Castello di Roccascalegna

Il Castello di 𝗥𝗼𝗰𝗰𝗮𝘀𝗰𝗮𝗹𝗲𝗴𝗻𝗮 apre la nostra rubrica #magiadabruzzo. ❤

Il nome del Castello di Roccascalegna, avvolto nell’incertezza, deriva probabilmente dal termine “scalengia”, traducibile col significato di dirupo, burrone. Oppure da “scala lignea”, che secondo le fonti conduceva a chiocciola alla sommità della torre.

Non sapremo mai la giusta derivazione del vocabolo. Tuttavia siamo ben certi che venne fatta costruire dal popolo longobardo per contrastare l’avanzata dei Bizantini.

I longobardi, architetti dalla “penna” buona e strateghi militari dei tempi oscuri, avevano intuito la funzione che questo baluardo avrebbe svolto per molti secoli ancora.

Longobardi, benedettini, normanni, svevi, aragonesi ed angioini volevano beneficiare del riparo sicuro di un luogo appartato, per le truppe e per i momenti vulnerabili del ristoro.

L’efficienza militare della costruzione sarebbe stata perfezionata tra il XV e il XVI secolo, all’epoca dei duri scontri tra le parti Angioine ed Aragonesi.

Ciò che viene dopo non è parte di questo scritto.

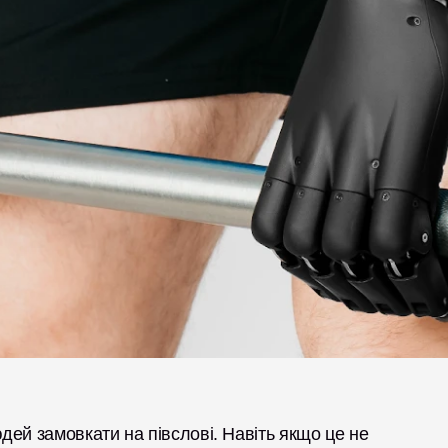
ей замовкати на півслові. Навіть якщо це не 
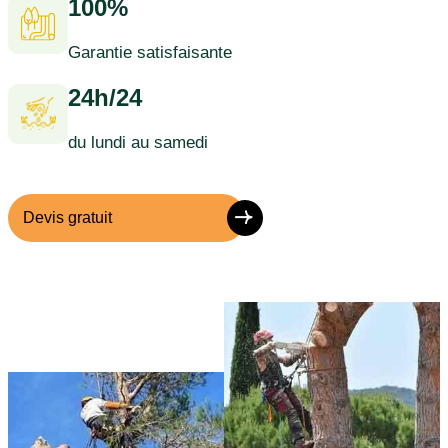
100%
Garantie satisfaisante
24h/24
du lundi au samedi
Devis gratuit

Il Castello, nel dar riparo alle truppe armate, conosce le vicende dell’Italia post-unitaria come sede della guardia nazionale contro le gesta leggendarie del brigantaggio dei Cannone e dei Di Sciascio.

Saggio ed esperto nell’arte della guerra, l’avamposto cederà le fondamenta non armate in un fragoroso crollo di una notte del 1940.

La bellissima torre, simbolo del paese, venne ricostruita ultimamente, dopo i crolli del 1940.

La leggenda del Castello di Roccascalegna

Un luogo misterioso caratterizzato tra gelosie e passioni, infatti una leggenda aleggia sul Castello di Roccascalegna ambientata al 600, che vide come protagonista il signorotto del paese e una coppia di neosposi.

Il signorotto del paese, al tempo il barone Corvo de Corvis, aveva ripristinato una norma in voga nel medioevo denominata “Jus primae noctis”.

Essa prevedeva che la prima notte di nozze di una neo coppia di sposi, la donna era costretta a concedersi al signorotto del paese, senza opporre resistenze.

Un marito, geloso, si travestì da donna. Entrò nella torre del barone e sferrò delle coltellate. Ferì a morte il barone de Corvis, che si accasciò ai bordi della finestra e poggiò la sua mano sulla roccia.

L’impronta insanguinata rimase per molto tempo. Venne lavata più volte ma continuando ancora a rimanere li. In paese i più anziani ricordano ancora la vicenda, confermando di aver visto l’impronta prima del crollo del 1940.

La rocca

Protagonista del luogo è la sua rocca. Edificata nel medioevo, venne per la prima volta citata intorno al rinascimento, per dei lavori di restauro. Fu abbandonata per molti secoli sino ai recentissimi lavori di restauro del 1985. Oggi rappresenta una meta culturale per tutti coloro che si inoltrano nell’Abruzzo.